MillionMilesAway
Well-Known Member
The problem really is not with the fact there's bishops, it's that a secular society only 1 religion - CofE - has representation
Of the 30 million Britons who give a religion on the census, 5 million are catholics, 4 million muslim, 1 million Hindu, 500k Sikh, 300k Jewish, 300k Buddhist.
They should bump it up from 3% of the Lords to 5% and create about 25 lordships for Imams, Catholic bishops, Rabbis, Gurus, Pujaris etc.
As for the bigger idea of a House of Lords replacement, the absolute first step is removing all hereditary peers.
Then you just decide on a total number you want, ie 750. Then split that into the areas we want representation from. Religious leaders. Business leaders, Civil Servants, Judiciary, Military, Politicians, Arts. Give them all an amount of seats and then require a supermajority to appoint someone so that 1 party can't ram everyone through.

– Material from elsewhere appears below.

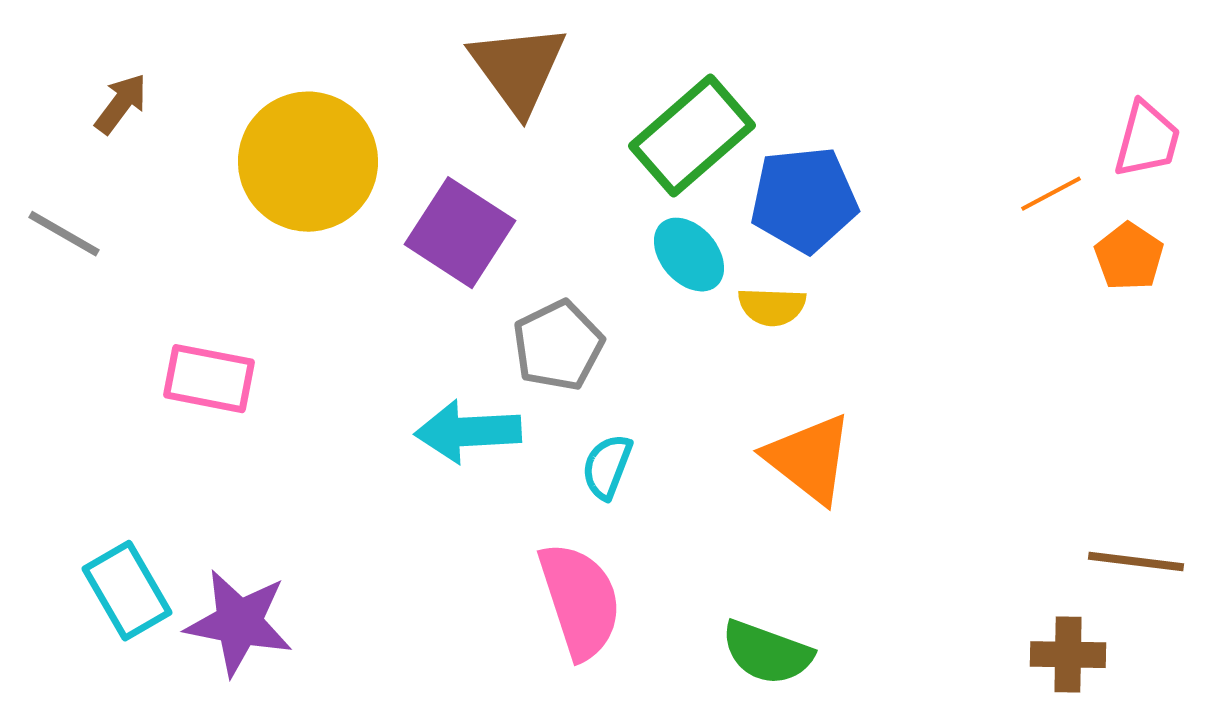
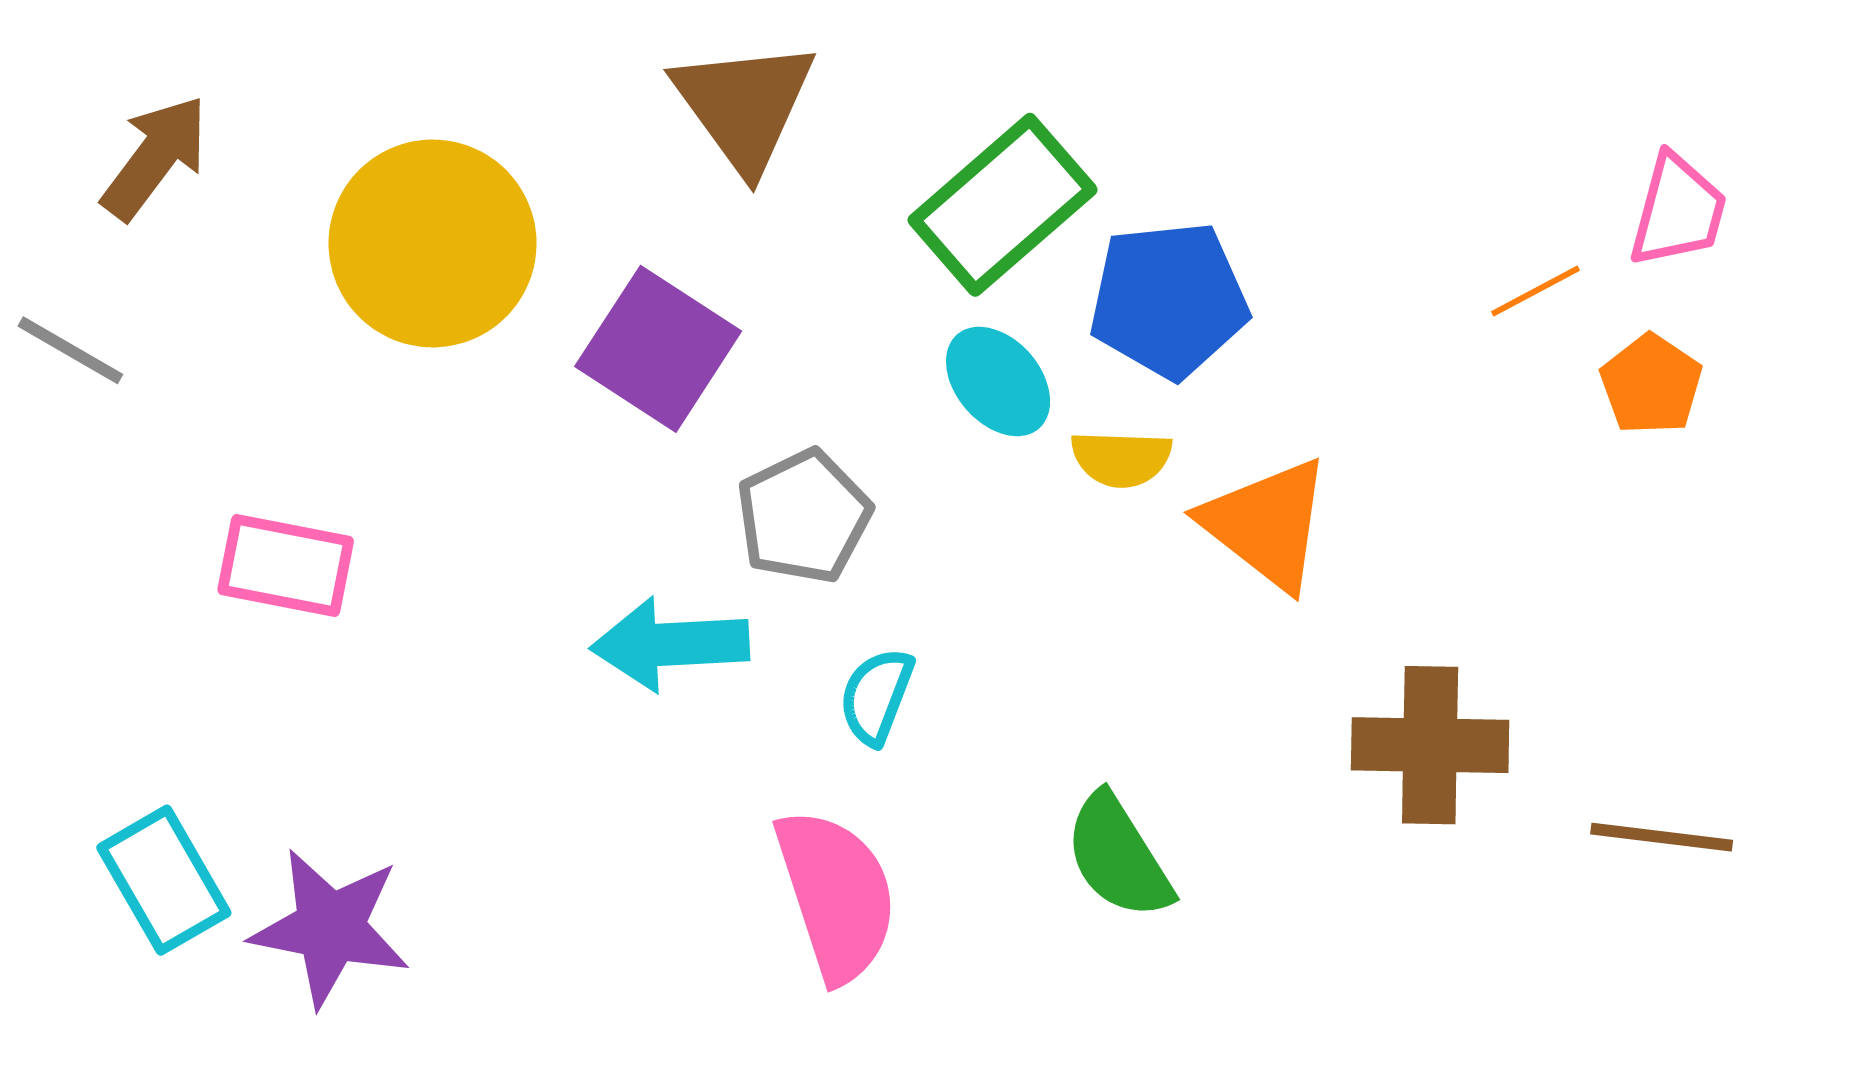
brown arrow: (121, 104) -> (155, 157), size x1.4
orange triangle: (809, 459) -> (1267, 524), moved
green semicircle: (767, 653) -> (1118, 856), moved, turned 38
brown cross: (1068, 655) -> (1430, 745), moved, size x1.4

That would be better, yes - I'd expect many of the bishops would support the move too. The argument seemed to be for religious representation or against - including the others seemed a slightly different point which I thought would clutter.
Hadn't thought much about how things are formulated - just strongly against a wholly elected body which has no expert opinion. These people are going to have to assess complex law and need to be competent to do so.
Something like you suggest would make sense. Arts, yes, forgot the arts - also a minimum for each region seems wise, and also a bar on recent party's large donors (say, 5 or 10 years). No Cruddases.
I like the country having hereditary peers for the colour, but the majority don't offer much. If they are in as experts, then fine - I'm mildly amused by the argument that they are at least elected, whereas most of the Lords aren't! So experts or out.
Oh, and an upper age limit or maximum time as a member too.